In particular it will point to the present size of the national debt UK government deficits—where spending exceeds tax revenue—are considered concerning because they raise national debt, forcing higher interest payments (forecast at £111 billion) that drain resources from public services.  But this overlooks two key points: 

  • a government with its own sovereign currency (the UK has the Pound, the US has the dollar) need not borrow from financial markets at all. It could simply instruct the Bank of England to credit its account with any amount of money in needed.That it borrows at all is because of the government’s self-imposted fiscal rules which state that any spending beyond tax revenue must be financed by borrowing. 
  • The interest on government debt is not determined by financial markets (so-called bond vigilantes) but the Bank of England.

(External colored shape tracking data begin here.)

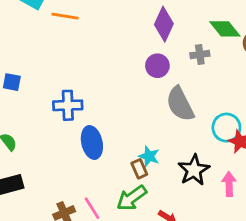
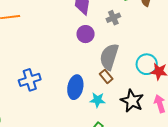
gray semicircle: (180, 104) -> (109, 57), turned 60
blue ellipse: (92, 142) -> (75, 87), moved, turned 40
brown rectangle: (139, 169) -> (106, 76), moved

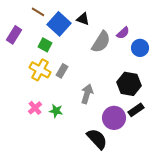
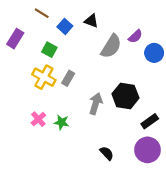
blue square: (59, 24) -> (65, 26), size x0.6
black hexagon: (129, 84) -> (125, 96), moved
purple circle: (114, 118) -> (147, 150), moved
black semicircle: (97, 139) -> (107, 153), size x0.6

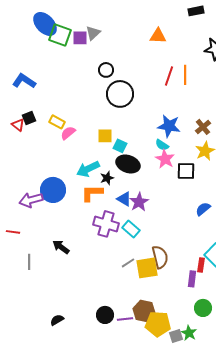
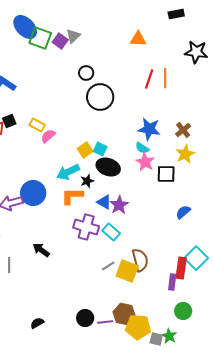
purple square: (80, 38) -> (60, 41), turned 35
yellow square: (105, 136) -> (85, 150), moved, turned -35
red rectangle: (201, 265) -> (181, 268), size x1.5
yellow square: (147, 268) -> (127, 271), turned 30
gray square: (176, 336) -> (156, 339), turned 32

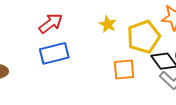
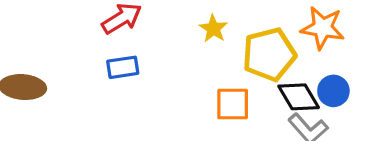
blue rectangle: (54, 53) -> (123, 67), size x0.7

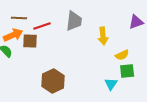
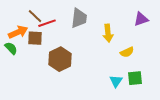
brown line: (19, 18) -> (35, 16), moved, turned 42
green square: (127, 71) -> (135, 78), moved
brown hexagon: (53, 81) -> (60, 59), moved

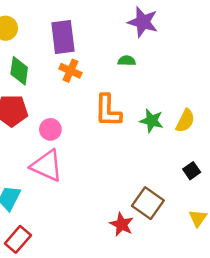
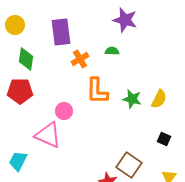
orange cross: (70, 71) -> (80, 59), moved, turned 36
pink circle: (50, 129) -> (64, 111), moved
black square: (192, 171) -> (164, 139), turned -32

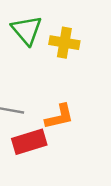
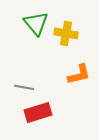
orange L-shape: (59, 117) -> (79, 74), moved

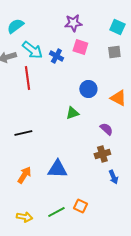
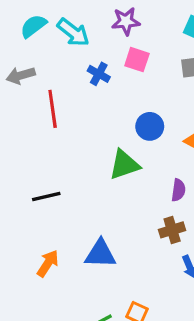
cyan arrow: (32, 50) -> (73, 32), moved
green triangle: (72, 113) -> (124, 165), size x1.5
purple semicircle: (106, 129) -> (178, 190), turned 56

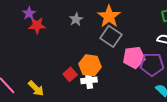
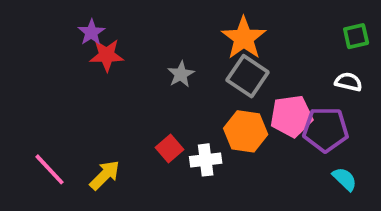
gray star: (76, 19) -> (181, 74), moved
orange hexagon: (90, 65) -> (246, 131), moved
yellow arrow: (36, 88) -> (105, 175), turned -90

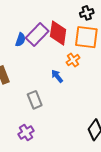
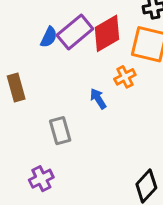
red diamond: (58, 33) -> (107, 33), turned 45

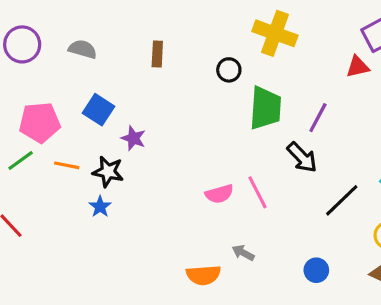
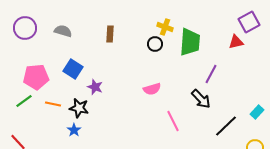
yellow cross: (275, 33) -> (165, 27), moved, size x0.6
green trapezoid: (265, 108) -> (190, 42), moved
pink semicircle: (219, 194) -> (152, 89), moved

The Bank of England sets the policy rate on debt interest primarily to control inflation. The higher the rate set by the Bank of England, the greater the interest rate on government debt that the UK government has to pay. However, the Bank of England policy rate is a blunt   instrument that do not take account of supply-side shocks such as the wars in Ukraine and in Iran.

To be clear, both the Bank of England interest rate and the government’s fiscal rules are policy choices, not choices imposed from outside.

Conclusion

The Sectoral Balances Framework clearly demonstrates the positive value of government deficits. This is the norm, not the exception and the private sector cannot acquire net financial savings without government deficits. As such it demonstrates that the government has  much more policy space for spending into the economy than mainstream economics admits. The threat of Inflation matters, but this is an often over-worked objection that ignores the damage done by underinvestment in vital public services and infrastructure.